Be Our Guest, Put SharePoint Licenses to the Test


Unsure of how SharePoint Online Guest Licensing works? You’re in a club that’s far from exclusive. The number of organizations who bought Microsoft licenses grew extensively in the last couple of years, driven by the need to facilitate hybrid work as well as gain access to the impressive range of functionality available through the licenses. That rapid growth, and the effort needed to assess such a complex set of features, makes it difficult to unpack the full value available.

In the case of SharePoint Online, clients are experiencing significant productivity gains for collaborating at scale with colleagues, but also want to extend that value to external stakeholders, while retaining high security and preserving the ability to work with the Microsoft productivity suite. Many have heard that there’s something called a “SharePoint Guest License,” but are unsure of how to confirm its existence and put it to use. They may remember a 1:5 active user to guest licensing ratio, but that actually was for Azure AD, and in fact hasn't applied since 2020.

How Did We Get Here?

It helps to start with a brief history lesson.

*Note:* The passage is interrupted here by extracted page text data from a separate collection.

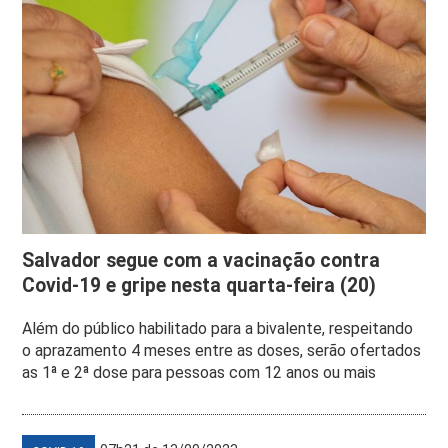
Salvador segue com a vacinação contra
Covid-19 e gripe nesta quarta-feira (20)
Além do público habilitado para a bivalente, respeitando
o aprazamento 4 meses entre as doses, serão ofertados
as 1ª e 2ª dose para pessoas com 12 anos ou mais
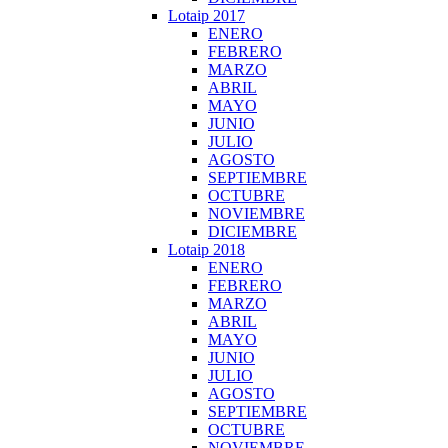
Lotaip 2017
ENERO
FEBRERO
MARZO
ABRIL
MAYO
JUNIO
JULIO
AGOSTO
SEPTIEMBRE
OCTUBRE
NOVIEMBRE
DICIEMBRE
Lotaip 2018
ENERO
FEBRERO
MARZO
ABRIL
MAYO
JUNIO
JULIO
AGOSTO
SEPTIEMBRE
OCTUBRE
NOVIEMBRE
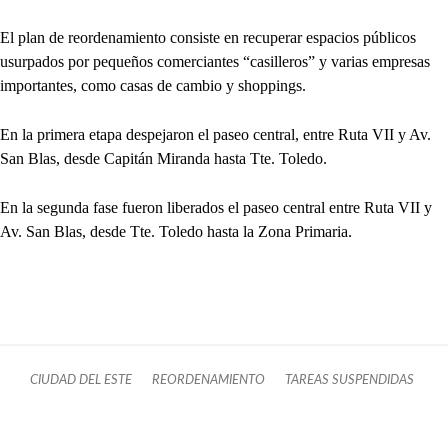
El plan de reordenamiento consiste en recuperar espacios públicos
usurpados por pequeños comerciantes “casilleros” y varias empresas
importantes, como casas de cambio y shoppings.
En la primera etapa despejaron el paseo central, entre Ruta VII y Av.
San Blas, desde Capitán Miranda hasta Tte. Toledo.
En la segunda fase fueron liberados el paseo central entre Ruta VII y
Av. San Blas, desde Tte. Toledo hasta la Zona Primaria.
CIUDAD DEL ESTE
REORDENAMIENTO
TAREAS SUSPENDIDAS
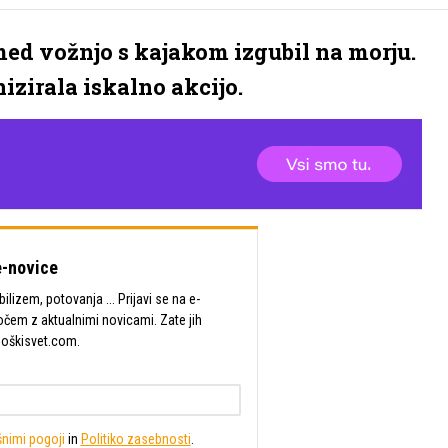
med vožnjo s kajakom izgubil na morju.
izirala iskalno akcijo.
-novice
lizem, potovanja ... Prijavi se na e-
očem z aktualnimi novicami. Zate jih
Moškisvet.com.
nimi pogoji
in
Politiko zasebnosti
.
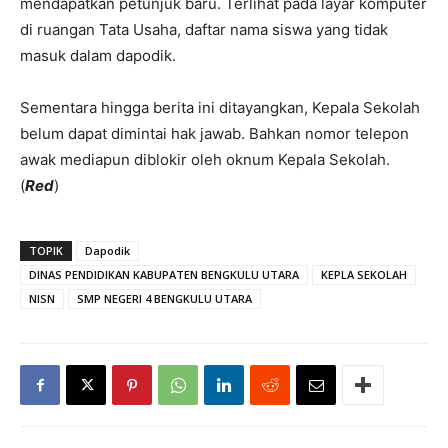
mendapatkan petunjuk baru. Terlihat pada layar komputer
di ruangan Tata Usaha, daftar nama siswa yang tidak
masuk dalam dapodik.
Sementara hingga berita ini ditayangkan, Kepala Sekolah
belum dapat dimintai hak jawab. Bahkan nomor telepon
awak mediapun diblokir oleh oknum Kepala Sekolah.
(
Red
)
TOPIK
Dapodik
DINAS PENDIDIKAN KABUPATEN BENGKULU UTARA
KEPLA SEKOLAH
NISN
SMP NEGERI 4 BENGKULU UTARA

When Microsoft introduced Azure B2B in mid-2017, the licensing model specified that for every paid user license, one could invite up to five users into the M365 tenant. For example, if one has 20 user licenses, one can invite up to 100 guest users without incurring added Microsoft licensing.

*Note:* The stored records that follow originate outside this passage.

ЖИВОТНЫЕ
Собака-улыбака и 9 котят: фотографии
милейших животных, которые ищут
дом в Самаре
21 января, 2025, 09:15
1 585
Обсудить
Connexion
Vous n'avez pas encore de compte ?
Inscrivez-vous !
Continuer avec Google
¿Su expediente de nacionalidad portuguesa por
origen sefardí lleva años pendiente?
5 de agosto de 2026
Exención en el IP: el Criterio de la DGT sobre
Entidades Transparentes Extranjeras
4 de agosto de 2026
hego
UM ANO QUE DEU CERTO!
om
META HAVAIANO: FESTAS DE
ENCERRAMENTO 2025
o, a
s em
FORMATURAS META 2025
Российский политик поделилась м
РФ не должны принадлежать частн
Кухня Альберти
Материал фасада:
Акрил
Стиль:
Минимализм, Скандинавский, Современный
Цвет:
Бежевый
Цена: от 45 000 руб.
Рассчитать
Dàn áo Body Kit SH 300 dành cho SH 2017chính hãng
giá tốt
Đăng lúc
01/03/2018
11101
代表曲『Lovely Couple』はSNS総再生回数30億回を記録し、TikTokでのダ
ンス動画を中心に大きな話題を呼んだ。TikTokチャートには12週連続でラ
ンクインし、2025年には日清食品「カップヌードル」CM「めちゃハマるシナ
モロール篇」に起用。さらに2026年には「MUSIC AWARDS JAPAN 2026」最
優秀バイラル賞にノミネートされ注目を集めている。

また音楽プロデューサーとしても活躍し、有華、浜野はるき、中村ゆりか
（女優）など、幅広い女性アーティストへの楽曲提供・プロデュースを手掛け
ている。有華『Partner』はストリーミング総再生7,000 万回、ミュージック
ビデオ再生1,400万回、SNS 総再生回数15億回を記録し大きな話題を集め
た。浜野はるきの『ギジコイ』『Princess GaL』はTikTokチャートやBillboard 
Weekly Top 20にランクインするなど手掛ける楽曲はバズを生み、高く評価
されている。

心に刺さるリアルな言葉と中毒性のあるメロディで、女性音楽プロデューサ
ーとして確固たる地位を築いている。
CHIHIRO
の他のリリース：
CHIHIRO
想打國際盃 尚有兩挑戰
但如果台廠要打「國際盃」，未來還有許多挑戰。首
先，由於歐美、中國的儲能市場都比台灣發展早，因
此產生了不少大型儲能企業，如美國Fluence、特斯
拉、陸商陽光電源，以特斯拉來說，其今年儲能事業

Clear, right? Not so much because the documentation didn’t supply key details. The actual licensing said that the 1:5 ratio applied if the client used premium Azure AD features (Azure Active Directory Premium P1 vs P2 Features Comparison). If a user was simply logging into SharePoint Online using AAD free capabilities, no licensing ratio applied, and one could technically have unlimited users coming into the tenant.

A Simpler Approach

In September 2020, Microsoft simplified guest licensing when it introduced an updated billing model for Azure AD external identities (Both B2B and B2C). Key to this simplicity was the move to Monthly Active Users (MAU)-based pricing. MAU is calculated on a unique user login over the course of a month up to a given threshold. With MAUs, even if using AAD Premium P1 or P2 features, license costs don’t get triggered until a client exceeds 50,000 MAUs. Even then, the costs are minimal.

Premium P1 Premium P2
First 50,000 MAU $0 / Monthly Active Users $0 / Monthly Active Users
More than 50,000 MAU $0.00325 / Monthly Active Users
$0.01625 / Monthly Active Users

So now Azure AD B2B guest licensing is easy to figure out.

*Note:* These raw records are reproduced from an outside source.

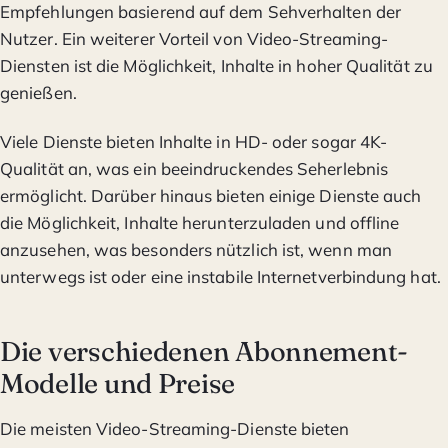
Empfehlungen basierend auf dem Sehverhalten der
Nutzer. Ein weiterer Vorteil von Video-Streaming-
Diensten ist die Möglichkeit, Inhalte in hoher Qualität zu
genießen.
Viele Dienste bieten Inhalte in HD- oder sogar 4K-
Qualität an, was ein beeindruckendes Seherlebnis
ermöglicht. Darüber hinaus bieten einige Dienste auch
die Möglichkeit, Inhalte herunterzuladen und offline
anzusehen, was besonders nützlich ist, wenn man
unterwegs ist oder eine instabile Internetverbindung hat.
Die verschiedenen Abonnement-
Modelle und Preise
Die meisten Video-Streaming-Dienste bieten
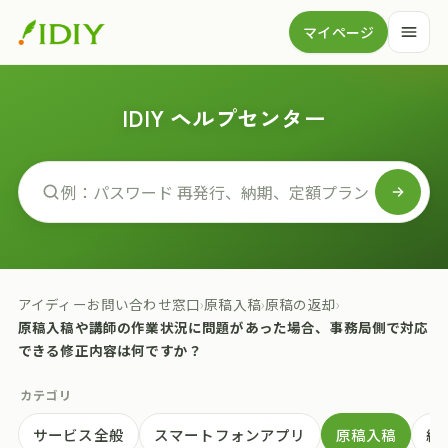
マイページ
IDIY ヘルプセンター
アイディーお問い合わせ窓口
›
原稿入稿
›
原稿の返却
›
原稿入稿や講師の作業状況に問題があった場合、事務局側で対応
できる修正内容は何ですか？
カテゴリ
サービス全般
スマートフォンアプリ
原稿入稿
納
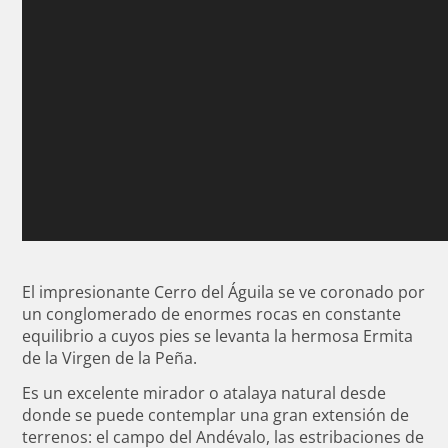
El impresionante Cerro del Águila se ve coronado por
un conglomerado de enormes rocas en constante
equilibrio a cuyos pies se levanta la hermosa Ermita
de la Virgen de la Peña.
Es un excelente mirador o atalaya natural desde
donde se puede contemplar una gran extensión de
terrenos: el campo del Andévalo, las estribaciones de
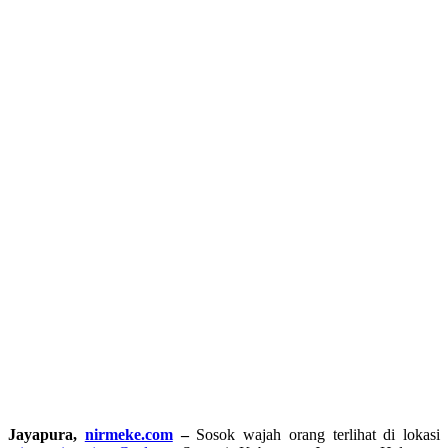
Jayapura,
nirmeke.com
–
Sosok wajah orang terlihat di lokasi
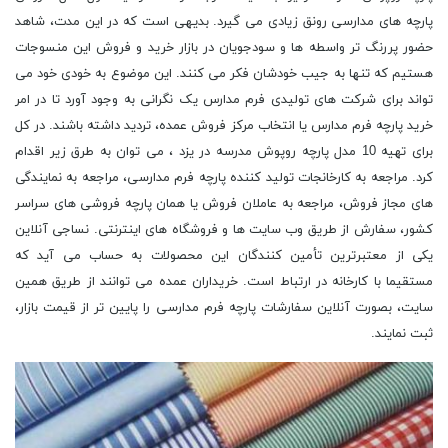
پارچه های مدارسی رونق زیادی می گیرد. بدیهی است که در این مدت، شاهد
حضور پررنگ تر واسطه ها و سودجویان در بازار خرید و فروش این منسوجات
هستیم که تنها به جیب خودشان فکر می کنند. این موضوع به خودی خود می
تواند برای شرکت های تولیدی فرم مدارس یک نگرانی به وجود آورد تا در امر
خرید پارچه فرم مدارس یا انتخاب مرکز فروش عمده، تردید داشته باشند. در کل
برای تهیه 10 مدل پارچه روپوش مدرسه در یزد ، می توان به طرق زیر اقدام
کرد. مراجعه به کارخانجات تولید کننده پارچه فرم مدارسی، مراجعه به نمایندگی
های مجاز فروش، مراجعه به عاملان فروش یا همان پارچه فروشی های سراسر
کشور، سفارش از طریق وب سایت ها و فروشگاه های اینترنتی. نساجی آنلاین
یکی از معتبرترین تأمین کنندگان این محصولات به حساب می آید که
مستقیما با کارخانه در ارتباط است. خریداران عمده می توانند از طریق همین
سایت، بصورت آنلاین سفارشات پارچه فرم مدارسی را پایین تر از قیمت بازار،
ثبت نمایند.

  • If you are not using Azure AD Premium licensing in your tenant, you have always been able to and continue to be able to invite as many guest users as you want
  • There are benefits to Azure AD Premium for all size tenants. If you do have Azure AD Premium (P1 or P2), you can invite unlimited guests, and as long as your MAU is less than 50,000, there are still not additional costs
    • For example, Betty logs in as a guest to a tenant 60 times in a month, and she only counts as one MAU towards the 50,000-user limit.

What does this mean for Microsoft 365?

  • SharePoint, Teams and Yammer have always and continue to allow unlimited guests for no additional costs
  • Other areas of Microsoft 365 have different rules
    • Power BI requires the same license whether you are a member or guest
      • Guests can use their organizational license, or they can have one assigned in the tenant they are coming into
      • You can also use Power BI Embedded and our Data Portal product to allow unlimited users in through a capacity model rather than user licensing
    • Power Platform has a variety of external user licenses that are required

The revamped licensing approach means one needs to have a lot of monthly users to hit a threshold where added Microsoft licensing is needed. In the case of extranets, some users don’t use the resource every month so MAUs can extend the value of SharePoint Online significantly.